In 2011, Hawkins proposed that Yale host a summer writing program. In 2012, he became the founding director of the Yale Writers' Conference. Under his leadership, it rapidly grew to include three hundred students from every continent but Antarctica. Its faculty have included Colum McCann, Tom Perrotta, Colm Toibin, Julia Glass, and Nicholson Baker.

In 2015, Hawkins started the Company of Writers, offering authors' services to writers at every level of their careers. He lives in Connecticut.

In 2016, Hawkins pleaded guilty to one count of larceny in the first degree for embezzling almost half a million dollars that had belonged to the clients of his law office. He was sentenced to ten years in prison, a sentence suspended after two years served, and five years of probation. He was required to make "best efforts" to pay $414,674 in restitution to the state’s Client Security Fund, which had reimbursed some of the clients whose funds were embezzled, and also to attend 100 hours of mandatory community service.

==Works==

===The Rage of Achilles===
Hawkins's first novel, The Rage of Achilles, is a novelization of Homer's Iliad, told in modern and sometimes graphic language. Based on Julian Jaynes's hypothesis of the development of consciousness and the breakdown of bicameral mentality, it depicts the formation of the modern mind in the crucible of Bronze Age warfare. "The vast majority of the characters in 'The Rage of Achilles' are highly susceptible to bicameral hallucinations. When faced with pressing challenges or cognitive dissonance, the gods 'speak to them' and even manifest visually. In keeping with Jaynes’s theory, these hallucinations are produced by the non-dominant hemisphere and perceived by the dominant voices from within the mind, wrapped in the trappings of an outer pantheon. Against this backdrop of hallucination-fueled men, a few characters are deaf to the voices of the gods. The Trojan prince Paris and the Ithacan hero Odysseus both experience the world with modern minds. Odysseus especially provides the reader with a sympathetic consciousness through which to understand these violent men and their alien thoughts. He's forced to nod and go along with the bicameral humans in his midst, unable to come clean about the divine silence in his head. At the same time, every diplomatic or strategic idea that he shares with the Achaeans is attributed to the goddess Athena speaking through him."

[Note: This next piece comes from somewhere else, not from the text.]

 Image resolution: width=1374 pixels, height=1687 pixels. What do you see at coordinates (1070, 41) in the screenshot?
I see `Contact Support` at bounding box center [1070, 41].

It was published in 2009 by Casperian Books.

===American Neolithic===

In his second novel, American Neolithic, Hawkins moves from the Homeric past to a dystopian future. Set in a moving-target day after tomorrow, the United States has become a Police State Lite: Drones patrol the skies; the black-uniformed Homeland Police have exclusive jurisdiction over any matter touching on national security; the Patriot Amendments have rendered civil liberties nominal. Into this world comes the last literate member of the last surviving band of Neanderthals, only to be caught up in a hip-hop murder and a courtroom confrontation with scientific creationism, the state religion of what his cynical lawyer calls a "trailer park theocracy."

Kirkus Reviews named it a Best Book of 2014, calling it "a towering work of speculative fiction." Rain Taxi described it as "a special novel; thematically rich, it also provides all the pleasures of a hard-boiled thriller. The unique premise and lovingly crafted characters will stay with you long after you’ve closed the book."